Sikap Rasulullah saw itu jelas menunjukkan kebolehan poligami, sekaligus kesalahan kesimpulan kalangan anti-poligami. Sebab, orang paling otoritatif dan dijamin tidak salah dalam menjelaskan makna al-Quran Rasulullah saw (lihat QS al-Nahl: 44).
Jika kesimpulan kalangan anti-poligami telah terbukti salah karena bertentangan dengan penjelasan Rasulullah saw, bagaimana mendudukan dua ayat di atas. Harus dipahami bahwa surat al-Nisa ayat 3 itu tidak memberikan syarat adil dalam poligami. Hal ini tergambar dalam ungkapan ayat: Nikahilah wanita-wanita (lain) yang kalian senangi dua-dua, tiga-tiga, atau empat-empat. Ayat ini mengandung pengertian mengenai kebolehan berpoligami secara mutlak. Kalimat tersebut telah selesai (sebagai sebuah kalimat sempurna). Kalimat itu kemudian dilanjutkan dengan kalimat berikutnya: Kemudian jika kalian khawatir…..Kalimat ini bukan syarat, karena tidak bergabung dengan—atau merupakan bagian dari—kalimat sebelumnya, tetapi sekadar kalam mustanif (kalimat lanjutan).
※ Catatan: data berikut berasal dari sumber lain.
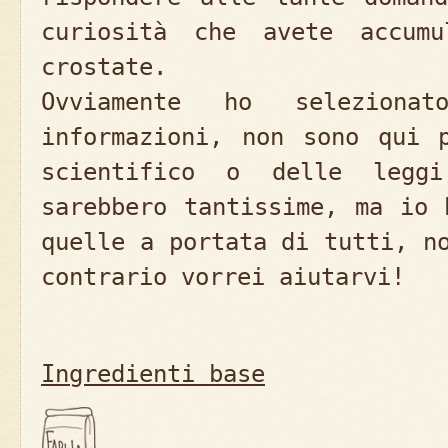
curiosità che avete accum
crostate.
Ovviamente ho seleziona
informazioni, non sono qui 
scientifico o delle leggi
sarebbero tantissime, ma io 
quelle a portata di tutti, n
contrario vorrei aiutarvi!
Ingredienti base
Seandainya keadilan menjadi syarat, pastilah akan dikatakan seperti ini: Fankihû mâ thâba lakum min an-nisâ’ matsnâ wa tsulâtsâ wa rubâ’a in adaltum (Nikahilah wanita-wanita yang kalian senangi dua-dua, tiga-tiga, atau empat-empat asalkan/jika kalian dapat berlaku adil)-sebagai suatu kalimat yang satu. Akan tetapi, hal yang demikian, menurut an-Nabhani, tidak ada, sehingga aspek keadilan secara pasti bukanlah syarat diperbolehkan poligami. Akan tetapi berlaku adil merupakan kewajiban yang harus ditunaikan suami terhadap isteri-isterinya. Apabila kewajiban itu diabaikan, dia akan mendapatkan dosa. Sehingga, bagi siapa pun yang khawatir tidak bisa berbuat adil, dia dianjurkan membatasi satu isteri saja.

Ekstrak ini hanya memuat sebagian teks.